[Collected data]
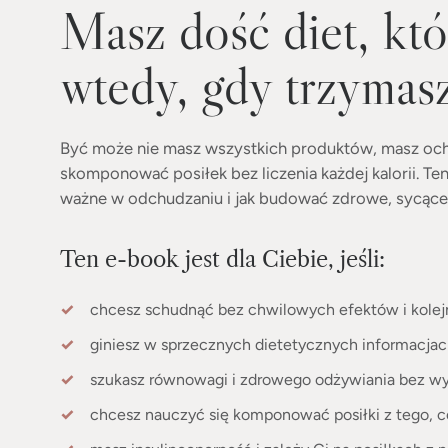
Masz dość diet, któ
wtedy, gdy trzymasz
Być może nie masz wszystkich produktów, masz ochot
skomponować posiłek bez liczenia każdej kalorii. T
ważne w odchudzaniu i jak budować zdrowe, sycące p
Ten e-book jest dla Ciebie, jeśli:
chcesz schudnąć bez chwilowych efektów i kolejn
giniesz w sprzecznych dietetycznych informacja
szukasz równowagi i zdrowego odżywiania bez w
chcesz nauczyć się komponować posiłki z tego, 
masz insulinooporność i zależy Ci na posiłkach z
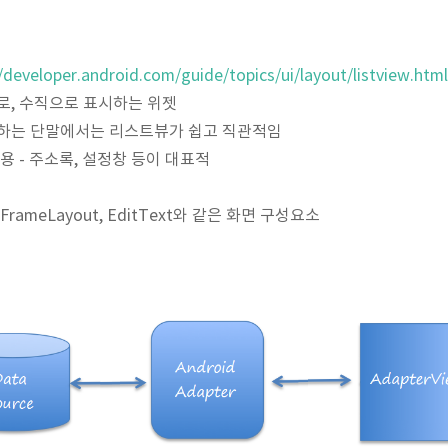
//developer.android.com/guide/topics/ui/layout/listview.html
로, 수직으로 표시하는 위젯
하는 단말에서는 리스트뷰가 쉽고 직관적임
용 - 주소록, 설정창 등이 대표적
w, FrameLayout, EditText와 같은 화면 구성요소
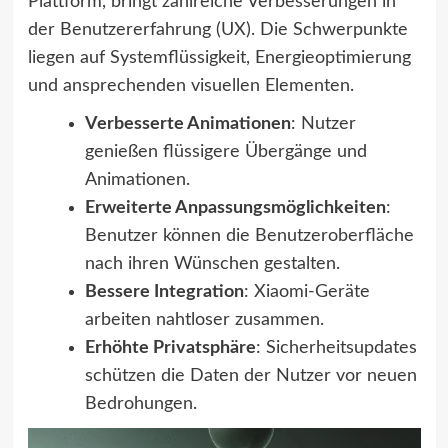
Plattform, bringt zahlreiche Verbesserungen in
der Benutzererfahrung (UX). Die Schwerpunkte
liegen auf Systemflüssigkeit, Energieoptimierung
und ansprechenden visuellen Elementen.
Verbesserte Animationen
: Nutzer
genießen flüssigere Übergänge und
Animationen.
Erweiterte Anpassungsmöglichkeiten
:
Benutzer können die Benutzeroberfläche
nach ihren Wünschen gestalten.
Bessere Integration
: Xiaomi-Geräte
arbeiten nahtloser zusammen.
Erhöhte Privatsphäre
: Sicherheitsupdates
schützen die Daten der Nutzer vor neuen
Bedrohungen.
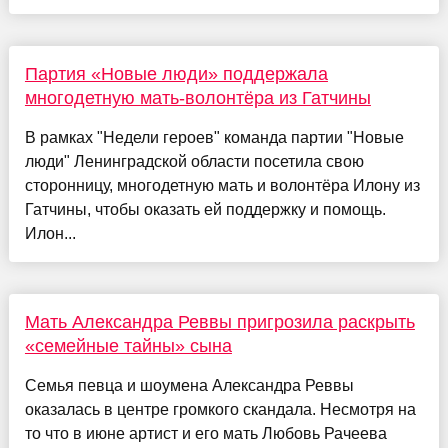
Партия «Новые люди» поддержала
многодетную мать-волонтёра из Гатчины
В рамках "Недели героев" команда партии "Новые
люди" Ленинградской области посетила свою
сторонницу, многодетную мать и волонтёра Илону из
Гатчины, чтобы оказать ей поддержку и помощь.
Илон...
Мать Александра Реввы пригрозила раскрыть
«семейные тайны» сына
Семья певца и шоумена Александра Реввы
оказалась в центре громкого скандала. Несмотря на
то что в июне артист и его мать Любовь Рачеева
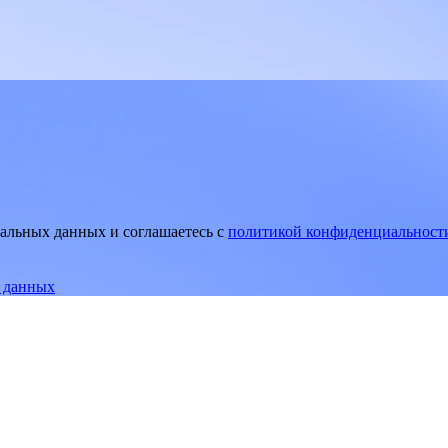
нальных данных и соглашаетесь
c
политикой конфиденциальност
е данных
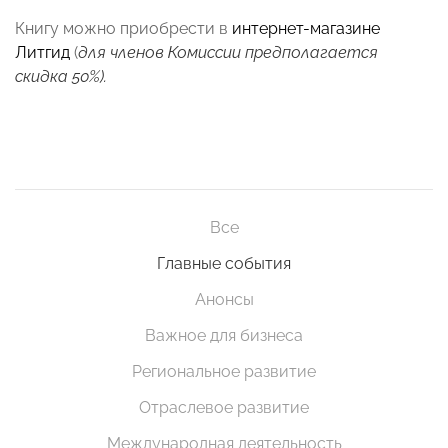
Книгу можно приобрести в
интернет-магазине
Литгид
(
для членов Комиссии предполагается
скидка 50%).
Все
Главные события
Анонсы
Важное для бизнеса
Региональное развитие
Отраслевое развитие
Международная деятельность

§ **What is being asked**
In the copy, include no pictures; transcribe every record above verbatim.

§ **Reply**
Masz dość diet, któ
wtedy, gdy trzymasz
Być może nie masz wszystkich produktów, masz ochot
skomponować posiłek bez liczenia każdej kalorii. T
ważne w odchudzaniu i jak budować zdrowe, sycące p
Ten e-book jest dla Ciebie, jeśli:
chcesz schudnąć bez chwilowych efektów i kolejn
giniesz w sprzecznych dietetycznych informacja
szukasz równowagi i zdrowego odżywiania bez w
chcesz nauczyć się komponować posiłki z tego, 
masz insulinooporność i zależy Ci na posiłkach z
//developer.android.com/guide/topics/ui/layout/listview.html
로, 수직으로 표시하는 위젯
하는 단말에서는 리스트뷰가 쉽고 직관적임
용 - 주소록, 설정창 등이 대표적
w, FrameLayout, EditText와 같은 화면 구성요소
Plattform, bringt zahlreiche Verbesserungen in
der Benutzererfahrung (UX). Die Schwerpunkte
liegen auf Systemflüssigkeit, Energieoptimierung
und ansprechenden visuellen Elementen.
Verbesserte Animationen
: Nutzer
genießen flüssigere Übergänge und
Animationen.
Erweiterte Anpassungsmöglichkeiten
:
Benutzer können die Benutzeroberfläche
nach ihren Wünschen gestalten.
Bessere Integration
: Xiaomi-Geräte
arbeiten nahtloser zusammen.
Erhöhte Privatsphäre
: Sicherheitsupdates
schützen die Daten der Nutzer vor neuen
Bedrohungen.
Партия «Новые люди» поддержала
многодетную мать-волонтёра из Гатчины
В рамках "Недели героев" команда партии "Новые
люди" Ленинградской области посетила свою
сторонницу, многодетную мать и волонтёра Илону из
Гатчины, чтобы оказать ей поддержку и помощь.
Илон...
Мать Александра Реввы пригрозила раскрыть
«семейные тайны» сына
Семья певца и шоумена Александра Реввы
оказалась в центре громкого скандала. Несмотря на
то что в июне артист и его мать Любовь Рачеева
нальных данных и соглашаетесь
c
политикой конфиденциальност
е данных
Книгу можно приобрести в
интернет-магазине
Литгид
(
для членов Комиссии предполагается
скидка 50%).
Все
Главные события
Анонсы
Важное для бизнеса
Региональное развитие
Отраслевое развитие
Международная деятельность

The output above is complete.